Source data
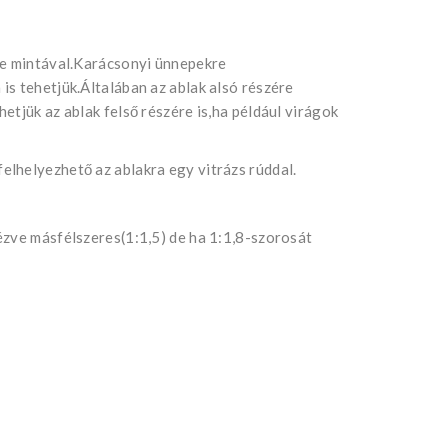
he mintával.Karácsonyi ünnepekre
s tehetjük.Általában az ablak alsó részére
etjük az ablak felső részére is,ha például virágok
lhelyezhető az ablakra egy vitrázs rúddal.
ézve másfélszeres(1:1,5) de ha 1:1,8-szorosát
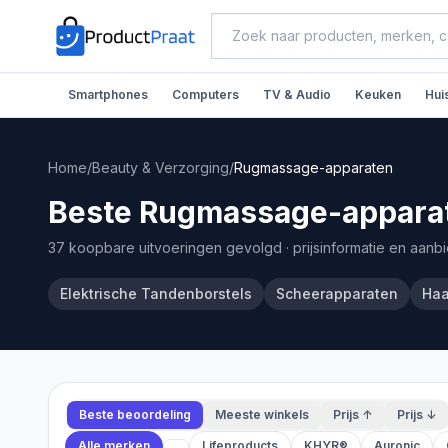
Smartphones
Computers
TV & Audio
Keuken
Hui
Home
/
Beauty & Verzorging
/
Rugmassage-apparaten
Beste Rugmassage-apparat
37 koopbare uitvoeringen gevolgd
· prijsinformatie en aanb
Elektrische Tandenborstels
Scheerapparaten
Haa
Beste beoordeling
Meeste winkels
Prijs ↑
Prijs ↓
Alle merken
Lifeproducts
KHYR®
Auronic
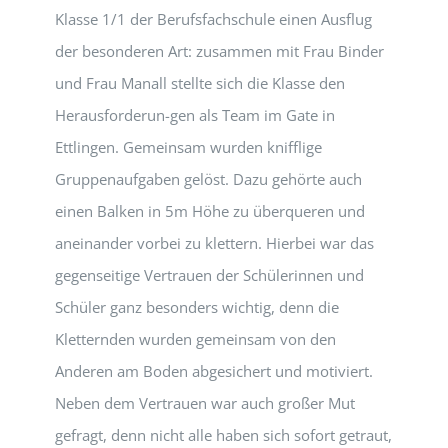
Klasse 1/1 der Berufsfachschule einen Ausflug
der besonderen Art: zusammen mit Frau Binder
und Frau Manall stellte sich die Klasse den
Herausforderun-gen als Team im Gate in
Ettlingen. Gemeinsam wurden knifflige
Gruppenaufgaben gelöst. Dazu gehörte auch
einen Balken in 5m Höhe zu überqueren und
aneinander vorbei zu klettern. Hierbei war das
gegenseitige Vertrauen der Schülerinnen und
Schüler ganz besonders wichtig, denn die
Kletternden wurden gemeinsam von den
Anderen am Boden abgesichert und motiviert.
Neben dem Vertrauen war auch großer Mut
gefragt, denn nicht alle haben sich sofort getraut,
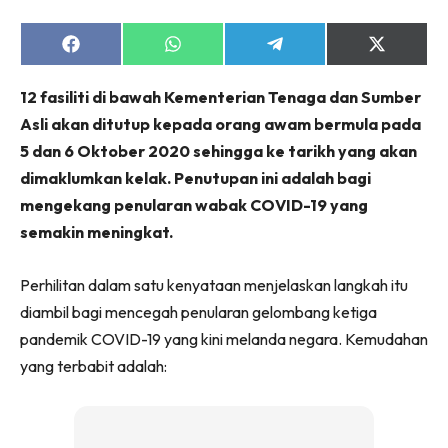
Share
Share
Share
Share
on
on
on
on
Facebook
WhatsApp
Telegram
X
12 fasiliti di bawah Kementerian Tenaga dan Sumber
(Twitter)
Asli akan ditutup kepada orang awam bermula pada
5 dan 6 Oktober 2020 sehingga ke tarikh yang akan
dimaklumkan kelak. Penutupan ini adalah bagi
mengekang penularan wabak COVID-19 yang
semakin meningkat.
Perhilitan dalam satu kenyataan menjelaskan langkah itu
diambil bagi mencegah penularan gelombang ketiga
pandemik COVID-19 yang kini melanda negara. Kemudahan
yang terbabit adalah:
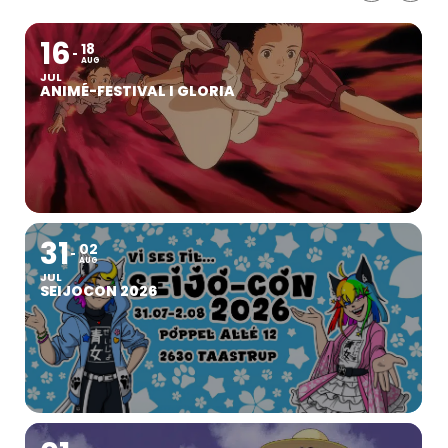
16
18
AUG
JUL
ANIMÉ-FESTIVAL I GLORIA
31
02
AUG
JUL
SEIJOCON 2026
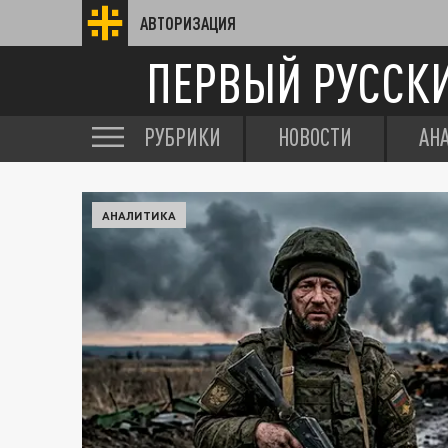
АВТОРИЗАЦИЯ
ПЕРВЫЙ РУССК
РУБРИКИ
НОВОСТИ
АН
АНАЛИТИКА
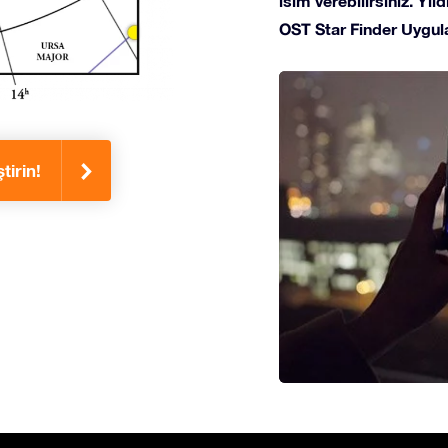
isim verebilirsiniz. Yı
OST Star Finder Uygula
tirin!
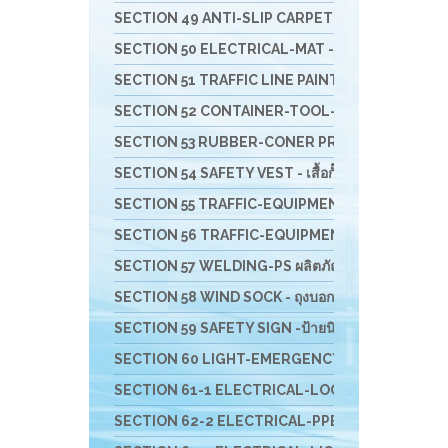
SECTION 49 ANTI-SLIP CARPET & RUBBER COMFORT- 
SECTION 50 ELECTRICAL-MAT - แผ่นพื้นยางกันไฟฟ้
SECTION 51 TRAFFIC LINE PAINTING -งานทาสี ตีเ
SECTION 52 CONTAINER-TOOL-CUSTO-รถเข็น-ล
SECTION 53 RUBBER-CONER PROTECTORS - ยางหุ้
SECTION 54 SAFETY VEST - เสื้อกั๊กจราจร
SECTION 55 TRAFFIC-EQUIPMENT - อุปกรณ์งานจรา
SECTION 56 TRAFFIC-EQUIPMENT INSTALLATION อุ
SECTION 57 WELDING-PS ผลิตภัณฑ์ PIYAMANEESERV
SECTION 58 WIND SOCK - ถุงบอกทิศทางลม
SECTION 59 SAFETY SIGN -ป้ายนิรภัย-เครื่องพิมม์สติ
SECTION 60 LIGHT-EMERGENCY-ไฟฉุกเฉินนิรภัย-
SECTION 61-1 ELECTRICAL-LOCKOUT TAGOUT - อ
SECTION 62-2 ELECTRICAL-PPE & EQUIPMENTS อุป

...

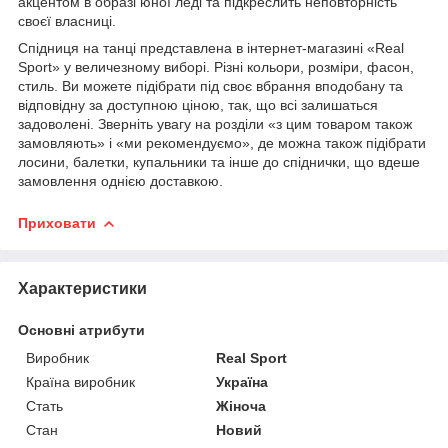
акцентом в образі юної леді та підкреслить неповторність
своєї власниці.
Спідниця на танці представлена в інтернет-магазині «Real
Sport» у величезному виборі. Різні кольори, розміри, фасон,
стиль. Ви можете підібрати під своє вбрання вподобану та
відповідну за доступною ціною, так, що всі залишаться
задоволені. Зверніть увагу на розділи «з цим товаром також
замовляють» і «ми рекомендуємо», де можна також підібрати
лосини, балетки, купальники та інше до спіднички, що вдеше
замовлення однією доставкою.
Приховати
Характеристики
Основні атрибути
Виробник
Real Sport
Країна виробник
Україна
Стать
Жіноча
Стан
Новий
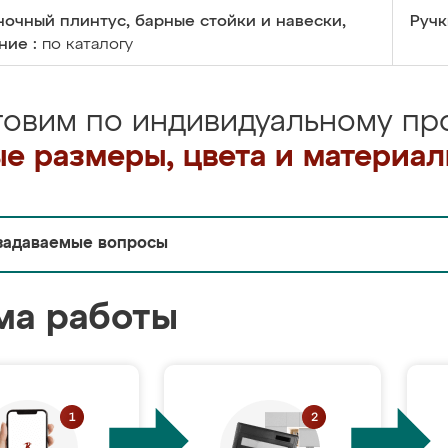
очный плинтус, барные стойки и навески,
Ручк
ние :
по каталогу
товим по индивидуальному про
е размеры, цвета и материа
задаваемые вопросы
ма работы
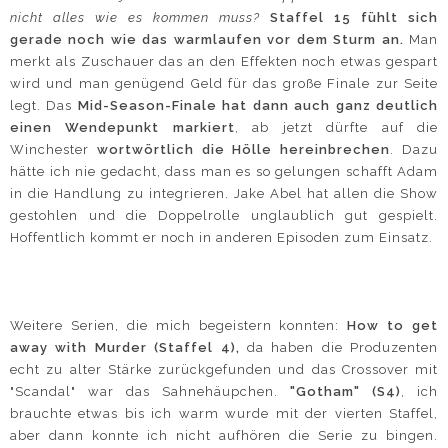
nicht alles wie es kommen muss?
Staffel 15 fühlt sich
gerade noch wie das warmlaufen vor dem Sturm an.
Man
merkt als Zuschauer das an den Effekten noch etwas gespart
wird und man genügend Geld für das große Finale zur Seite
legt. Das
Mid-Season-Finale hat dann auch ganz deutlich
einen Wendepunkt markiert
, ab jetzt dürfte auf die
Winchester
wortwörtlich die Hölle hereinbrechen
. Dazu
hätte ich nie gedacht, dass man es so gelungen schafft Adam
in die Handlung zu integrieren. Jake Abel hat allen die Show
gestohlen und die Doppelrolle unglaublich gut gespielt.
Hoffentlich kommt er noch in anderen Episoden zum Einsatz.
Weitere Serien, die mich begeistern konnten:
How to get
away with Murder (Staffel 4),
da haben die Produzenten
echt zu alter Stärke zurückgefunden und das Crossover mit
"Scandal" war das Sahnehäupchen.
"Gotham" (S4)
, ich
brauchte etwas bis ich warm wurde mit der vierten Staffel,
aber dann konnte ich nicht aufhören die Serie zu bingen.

**Activity**
What lines above run from the one with "he mintával.Karácsonyi ünnepekre" to the one with "Anderen am Boden abgesichert und motiviert."? Give them again exactly, ends included, and leave the pictures out.

**Solution to the exercise**
he mintával.Karácsonyi ünnepekre
s tehetjük.Általában az ablak alsó részére
etjük az ablak felső részére is,ha például virágok
lhelyezhető az ablakra egy vitrázs rúddal.
ézve másfélszeres(1:1,5) de ha 1:1,8-szorosát
Smartphones
Computers
TV & Audio
Keuken
Hui
Home
/
Beauty & Verzorging
/
Rugmassage-apparaten
Beste Rugmassage-apparat
37 koopbare uitvoeringen gevolgd
· prijsinformatie en aanb
Elektrische Tandenborstels
Scheerapparaten
Haa
Beste beoordeling
Meeste winkels
Prijs ↑
Prijs ↓
Alle merken
Lifeproducts
KHYR®
Auronic
Klasse 1/1 der Berufsfachschule einen Ausflug
der besonderen Art: zusammen mit Frau Binder
und Frau Manall stellte sich die Klasse den
Herausforderun-gen als Team im Gate in
Ettlingen. Gemeinsam wurden knifflige
Gruppenaufgaben gelöst. Dazu gehörte auch
einen Balken in 5m Höhe zu überqueren und
aneinander vorbei zu klettern. Hierbei war das
gegenseitige Vertrauen der Schülerinnen und
Schüler ganz besonders wichtig, denn die
Kletternden wurden gemeinsam von den
Anderen am Boden abgesichert und motiviert.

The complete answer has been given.